Background: Castleman disease (CD) is a rare lymphoproliferative disorder, with intracranial involvement being exceedingly rare. Unicentric Castleman disease (UCD) is typically benign and localized, but its presentation can mimic other intracranial pathologies, complicating diagnosis.
Case description: We reported a 52-year-old woman who presented with progressive headaches and language disturbances.
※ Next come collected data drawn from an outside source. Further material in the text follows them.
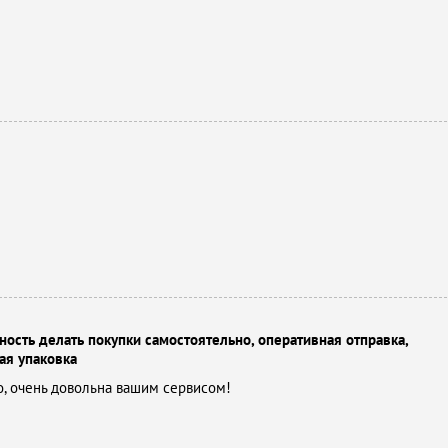
ость делать покупки самостоятельно, оперативная отправка,
ая упаковка
, очень довольна вашим сервисом!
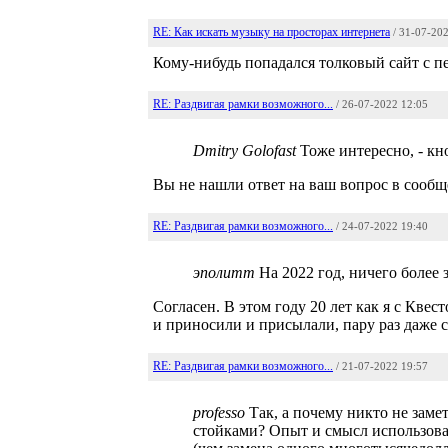
RE: Как искать музыку на просторах интернета
/ 31-07-20
Кому-нибудь попадался толковый сайт с п
RE: Раздвигая рамки возможного...
/ 26-07-2022 12:05
Dmitry Golofast
Тоже интересно, - кн
Вы не нашли ответ на ваш вопрос в сообщ
RE: Раздвигая рамки возможного...
/ 24-07-2022 19:40
эполитт
На 2022 год, ничего более
Согласен. В этом году 20 лет как я с Квес
и приносили и присылали, пару раз даже 
RE: Раздвигая рамки возможного...
/ 21-07-2022 19:57
professo
Так, а почему никто не зам
стойками? Опыт и смысл использо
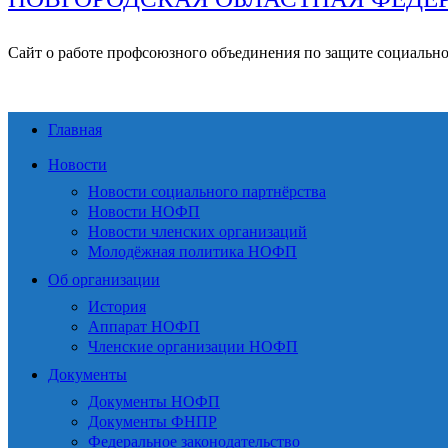
Сайт о работе профсоюзного объединения по защите социальн
Главная
Новости
Новости социального партнёрства
Новости НОФП
Новости членских организаций
Молодёжная политика НОФП
Об организации
История
Аппарат НОФП
Членские организации НОФП
Документы
Документы НОФП
Документы ФНПР
Федеральное законодательство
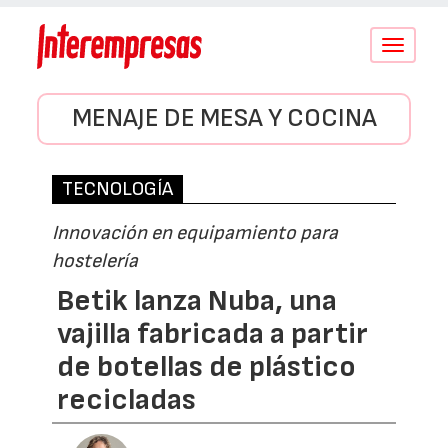
Conmutar
navegació
MENAJE DE MESA Y COCINA
TECNOLOGÍA
Innovación en equipamiento para
hostelería
Betik lanza Nuba, una
vajilla fabricada a partir
de botellas de plástico
recicladas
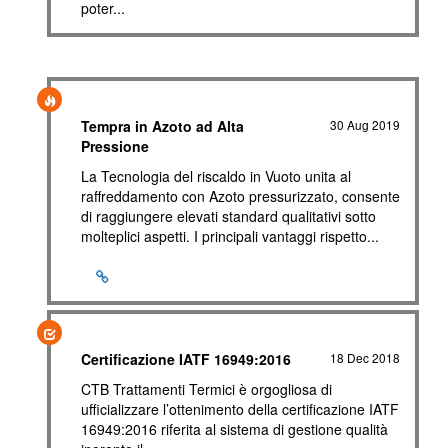
poter...
Tempra in Azoto ad Alta
30 Aug 2019
Pressione
La Tecnologia del riscaldo in Vuoto unita al
raffreddamento con Azoto pressurizzato, consente
di raggiungere elevati standard qualitativi sotto
molteplici aspetti. I principali vantaggi rispetto...
Certificazione IATF 16949:2016
18 Dec 2018
CTB Trattamenti Termici è orgogliosa di
ufficializzare l’ottenimento della certificazione IATF
16949:2016 riferita al sistema di gestione qualità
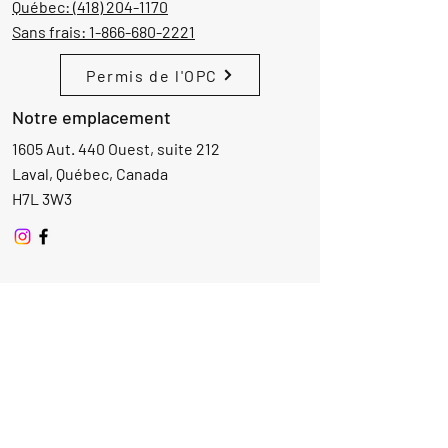
Québec:
(418) 204-1170
Sans frais:
1-866-680-2221
Permis de l'OPC
Notre emplacement
1605 Aut. 440 Ouest, suite 212
Laval, Québec, Canada
H7L 3W3
Demande d'informations
Nom
Ajouter
réponse
ici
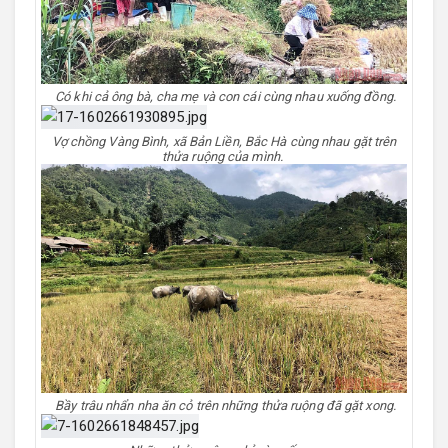
Có khi cả ông bà, cha mẹ và con cái cùng nhau xuống đồng.
Vợ chồng Vàng Bình, xã Bản Liền, Bắc Hà cùng nhau gặt trên
thửa ruộng của mình.
Bầy trâu nhẩn nha ăn cỏ trên những thửa ruộng đã gặt xong.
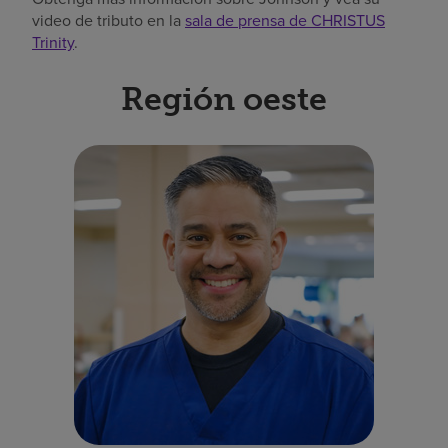
video de tributo en la
sala de prensa de CHRISTUS
Trinity
.
Región oeste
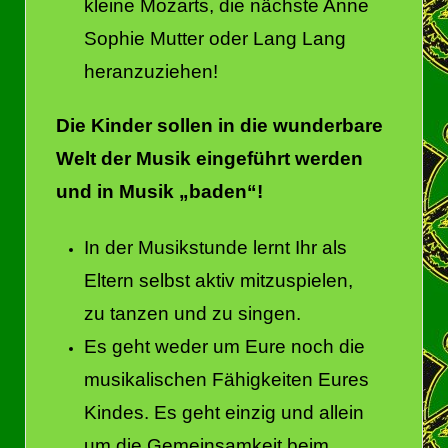
kleine Mozarts, die nächste Anne
Sophie Mutter oder Lang Lang
heranzuziehen!
Die Kinder sollen in die wunderbare
Welt der Musik eingeführt werden
und in Musik „baden“!
In der Musikstunde lernt Ihr als
Eltern selbst aktiv mitzuspielen,
zu tanzen und zu singen.
Es geht weder um Eure noch die
musikalischen Fähigkeiten Eures
Kindes. Es geht einzig und allein
um die Gemeinsamkeit beim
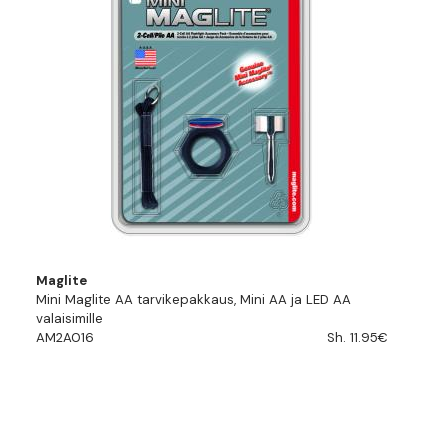
Maglite
Mini Maglite AA tarvikepakkaus, Mini AA ja LED AA
valaisimille
AM2A016
Sh. 11.95€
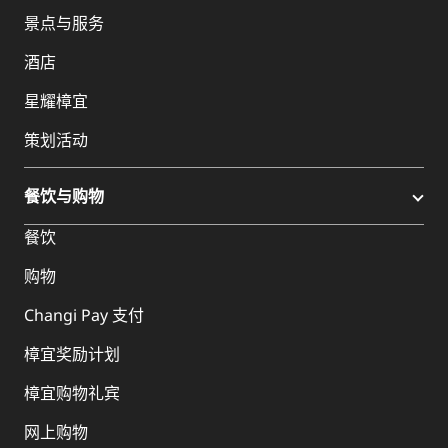
景点与服务
酒店
星耀樟宜
策划活动
餐饮与购物
餐饮
购物
Changi Pay 支付
樟宜奖励计划
樟宜购物礼宾
网上购物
Imaging, including MRI and CT, revealed an extra-axial left frontotemporal lesion initially diagnosed as an en plaque meningioma. Surgical resection of the lesion was performed. Histopathological examination revealed UCD with plasma cell predominance, characterized by lymphoid hyperplasia and concentric germinal centers. Immunohistochemical staining confirmed the diagnosis, with positive markers including CD20, CD3, and CD16.
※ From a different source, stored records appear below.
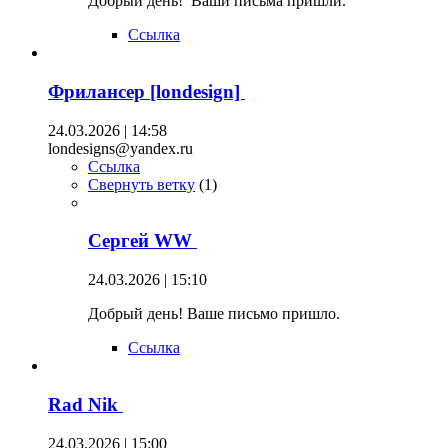
Добрый день! Ваши письма пришли.
Ссылка
Фрилансер [londesign]
24.03.2026 | 14:58
londesigns@yandex.ru
Ссылка
Свернуть ветку
(
1
)
Сергей WW
24.03.2026 | 15:10
Добрый день! Ваше письмо пришло.
Ссылка
Rad Nik
24.03.2026 | 15:00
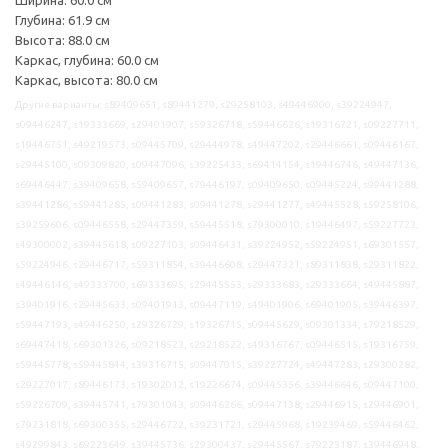
Глубина: 61.9 см
Высота: 88.0 см
Каркас, глубина: 60.0 см
Каркас, высота: 80.0 см
Другие варианты: s89409651, s89441279, s29258103, s49446900, s39224947,
s09446247, s19333669, s29401907, s59326718, s59446626, s19316721, s09227711,
s19446751, s49219573, s09445709, s29444978, s49447202, s29446661, s09446167,
s29445100, s09309820, s09447096, s39225433, s69414154, s19446746, s49447136,
s69446447, s39409658, s59409657, s79446197, s09409650, s09445224, s99441288,
s39441286, s59441285, s09441283, s09441278, s29441277, s49445528, s59258106,
s39259606, s09446558, s29447359, s59445518, s79300010, s19446497, s59227723,
s49300002, s39445618, s09227103, s09446431, s39224952, s59224951, s69301557,
s59224946, s29446717, s59311854, s39446608, s29447321, s89311838, s29311822,
s49446146, s49333700, s69333695, s29445553, s29333683, s29333664, s49445887,
s39401916, s29445633, s09401913, s09447119, s49401906, s69401905, s39446397,
s59447193, s49446250, s29326729, s19326715, s09445629, s09301334, s79218529,
s69447418, s69301326, s09218523, s29218522, s49316767, s09446515, s19316759,
s59445778, s59445844, s39316715, s09447015, s39227724, s49447283, s29300282,
s29227017, s89446173, s19302012, s19226674, s09445356, s39446646, s09447100,
s59226709, s39445741, s79301043, s09446266, s09447138, s29446915, s29446901,
s79231818, s69300355, s29446722, s39231721, s29445968, s19239469, s59446462,
s49299843, s69223649, s39445736, s29300437, s29445567, s79223187, s39446948,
Conclusion: Intracranial UCD is a rare and challenging differential diagnosis for extra-axial lesions, often resembling meningiomas. Accurate diagnosis requires a combination of imaging and histopathology, with immunohistochemistry playing a crucial role. Complete surgical resection is the optimal treatment for localized UCD.
Keywords: Hyaline vascular type; Intracranial castleman disease; Lymphoproliferative disease; Plaque meningioma; Plasma cell type; Unicentric Castleman Disease..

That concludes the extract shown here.